:: Data shown

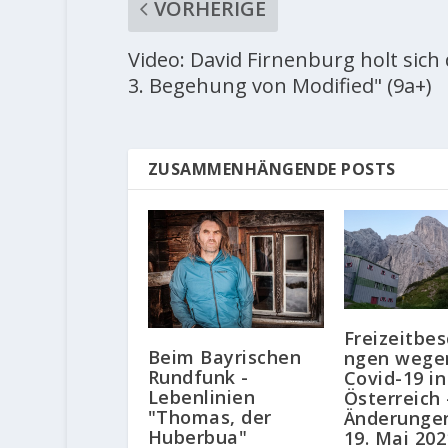
VORHERIGE
Video: David Firnenburg holt sich 
3. Begehung von Modified" (9a+)
ZUSAMMENHÄNGENDE POSTS
Freizeitbe
Beim Bayrischen
ngen wege
Rundfunk -
Covid-19 in
Lebenlinien
Österreich 
"Thomas, der
Änderunge
Huberbua"
19. Mai 202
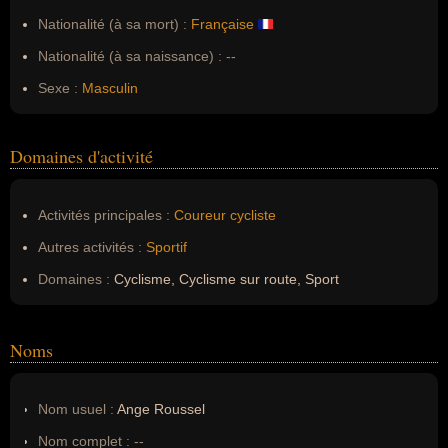
Nationalité (à sa mort) :
Française
Nationalité (à sa naissance) :
--
Sexe :
Masculin
Domaines d'activité
Activités principales :
Coureur cycliste
Autres activités :
Sportif
Domaines :
Cyclisme, Cyclisme sur route, Sport
Noms
Nom usuel :
Ange Roussel
Nom complet :
--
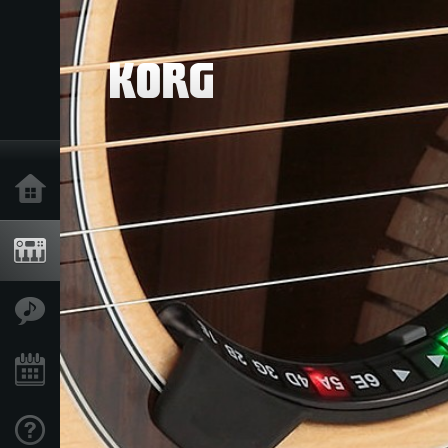
Inicio
Productos
Características
Eventos
Soporte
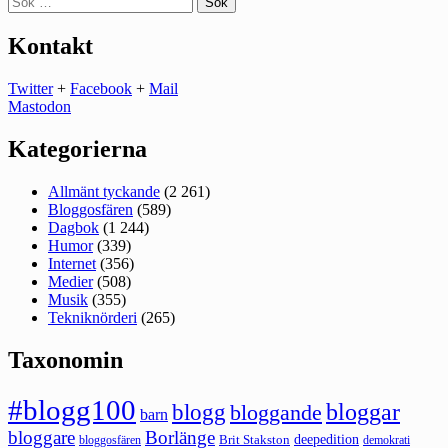
efter:
Kontakt
Twitter
+
Facebook
+
Mail
Mastodon
Kategorierna
Allmänt tyckande
(2 261)
Bloggosfären
(589)
Dagbok
(1 244)
Humor
(339)
Internet
(356)
Medier
(508)
Musik
(355)
Tekniknörderi
(265)
Taxonomin
#blogg100
bloggar
blogg
bloggande
barn
bloggare
Borlänge
deepedition
Brit Stakston
bloggosfären
demokrati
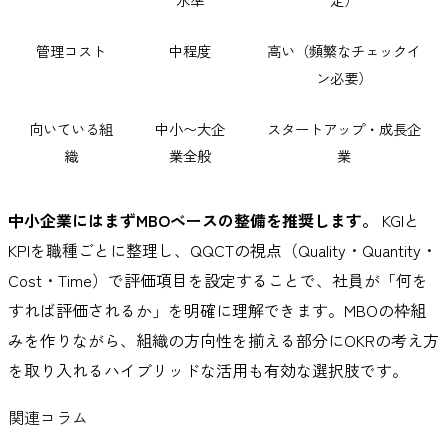
管理コスト
中程度
高い（頻繁なチェックイ
ン必要）
向いている組
中小〜大企
スタートアップ・成長企
織
業全般
業
中小企業にはまずMBOベースの整備を推奨します。
KGIと
KPIを職種ごとに整理し、QQCTの視点（Quality・Quantity・
Cost・Time）で評価項目を設定することで、社員が「何を
すれば評価されるか」を明確に理解できます。MBOの枠組
みを作りながら、組織の方向性を揃える部分にOKRの考え方
を取り入れるハイブリッドな活用も有効な選択肢です。
関連コラム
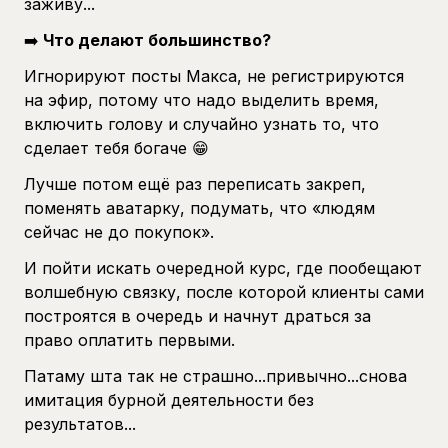
заживу...
➡️
Что делают большинство?
Игнорируют посты Макса, не регистрируются
на эфир, потому что надо выделить время,
включить голову и случайно узнать то, что
сделает тебя богаче 😁
Лучше потом ещё раз переписать закреп,
поменять аватарку, подумать, что «людям
сейчас не до покупок».
И пойти искать очередной курс, где пообещают
волшебную связку, после которой клиенты сами
построятся в очередь и начнут драться за
право оплатить первыми.
Патаму шта так не страшно...привычно...снова
имитация бурной деятельности без
результатов...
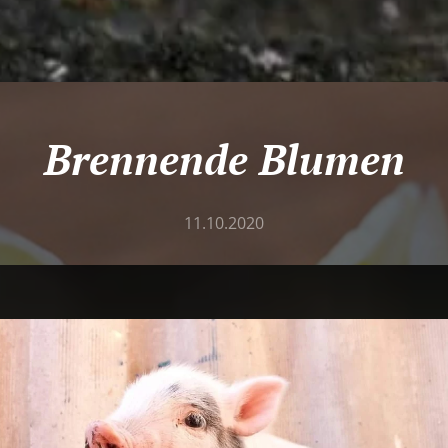
Brennende Blumen
11.10.2020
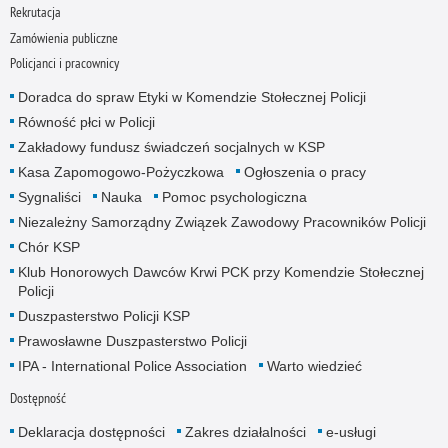
Rekrutacja
Zamówienia publiczne
Policjanci i pracownicy
Doradca do spraw Etyki w Komendzie Stołecznej Policji
Równość płci w Policji
Zakładowy fundusz świadczeń socjalnych w KSP
Kasa Zapomogowo-Pożyczkowa
Ogłoszenia o pracy
Sygnaliści
Nauka
Pomoc psychologiczna
Niezależny Samorządny Związek Zawodowy Pracowników Policji
Chór KSP
Klub Honorowych Dawców Krwi PCK przy Komendzie Stołecznej
Policji
Duszpasterstwo Policji KSP
Prawosławne Duszpasterstwo Policji
IPA - International Police Association
Warto wiedzieć
Dostępność
Deklaracja dostępności
Zakres działalności
e-usługi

::::

In repeating the lines above, keep the wording exact and leave every picture out.

■ Reply to the task
VORHERIGE
Video: David Firnenburg holt sich 
3. Begehung von Modified" (9a+)
ZUSAMMENHÄNGENDE POSTS
Freizeitbe
Beim Bayrischen
ngen wege
Rundfunk -
Covid-19 in
Lebenlinien
Österreich 
"Thomas, der
Änderunge
Huberbua"
19. Mai 202
Nationalité (à sa mort) :
Française
Nationalité (à sa naissance) :
--
Sexe :
Masculin
Domaines d'activité
Activités principales :
Coureur cycliste
Autres activités :
Sportif
Domaines :
Cyclisme, Cyclisme sur route, Sport
Noms
Nom usuel :
Ange Roussel
Nom complet :
--
Inicio
Productos
Características
Eventos
Soporte
efter:
Kontakt
Twitter
+
Facebook
+
Mail
Mastodon
Kategorierna
Allmänt tyckande
(2 261)
Bloggosfären
(589)
Dagbok
(1 244)
Humor
(339)
Internet
(356)
Medier
(508)
Musik
(355)
Tekniknörderi
(265)
Taxonomin
#blogg100
bloggar
blogg
bloggande
barn
bloggare
Borlänge
deepedition
Brit Stakston
bloggosfären
demokrati
管理コスト
中程度
高い（頻繁なチェックイ
ン必要）
向いている組
中小〜大企
スタートアップ・成長企
織
業全般
業
中小企業にはまずMBOベースの整備を推奨します。
KGIと
KPIを職種ごとに整理し、QQCTの視点（Quality・Quantity・
Cost・Time）で評価項目を設定することで、社員が「何を
すれば評価されるか」を明確に理解できます。MBOの枠組
みを作りながら、組織の方向性を揃える部分にOKRの考え方
を取り入れるハイブリッドな活用も有効な選択肢です。
関連コラム
заживу...
➡️
Что делают большинство?
Игнорируют посты Макса, не регистрируются
на эфир, потому что надо выделить время,
включить голову и случайно узнать то, что
сделает тебя богаче 😁
Лучше потом ещё раз переписать закреп,
поменять аватарку, подумать, что «людям
сейчас не до покупок».
И пойти искать очередной курс, где пообещают
волшебную связку, после которой клиенты сами
построятся в очередь и начнут драться за
право оплатить первыми.
Патаму шта так не страшно...привычно...снова
имитация бурной деятельности без
результатов...
Brennende Blumen
11.10.2020
Rekrutacja
Zamówienia publiczne
Policjanci i pracownicy
Doradca do spraw Etyki w Komendzie Stołecznej Policji
Równość płci w Policji
Zakładowy fundusz świadczeń socjalnych w KSP
Kasa Zapomogowo-Pożyczkowa
Ogłoszenia o pracy
Sygnaliści
Nauka
Pomoc psychologiczna
Niezależny Samorządny Związek Zawodowy Pracowników Policji
Chór KSP
Klub Honorowych Dawców Krwi PCK przy Komendzie Stołecznej
Policji
Duszpasterstwo Policji KSP
Prawosławne Duszpasterstwo Policji
IPA - International Police Association
Warto wiedzieć
Dostępność
Deklaracja dostępności
Zakres działalności
e-usługi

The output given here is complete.